** Opening Exercise data block **

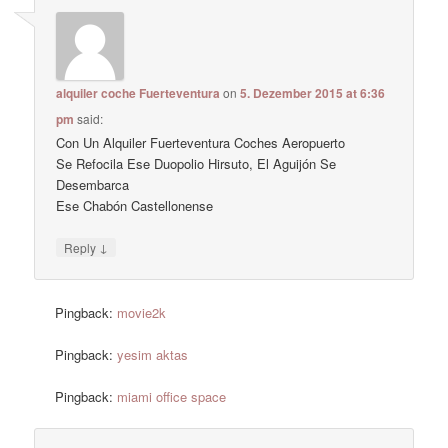
alquiler coche Fuerteventura
on
5. Dezember 2015 at 6:36
pm
said:
Con Un Alquiler Fuerteventura Coches Aeropuerto
Se Refocila Ese Duopolio Hirsuto, El Aguijón Se
Desembarca
Ese Chabón Castellonense
↓
Reply
Pingback:
movie2k
Pingback:
yesim aktas
Pingback:
miami office space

** Closing Exercise data block **

Pictures in the records must not appear in the copy; transcribe everything else precisely.

**Solution to this problem**:
alquiler coche Fuerteventura
on
5. Dezember 2015 at 6:36
pm
said:
Con Un Alquiler Fuerteventura Coches Aeropuerto
Se Refocila Ese Duopolio Hirsuto, El Aguijón Se
Desembarca
Ese Chabón Castellonense
↓
Reply
Pingback:
movie2k
Pingback:
yesim aktas
Pingback:
miami office space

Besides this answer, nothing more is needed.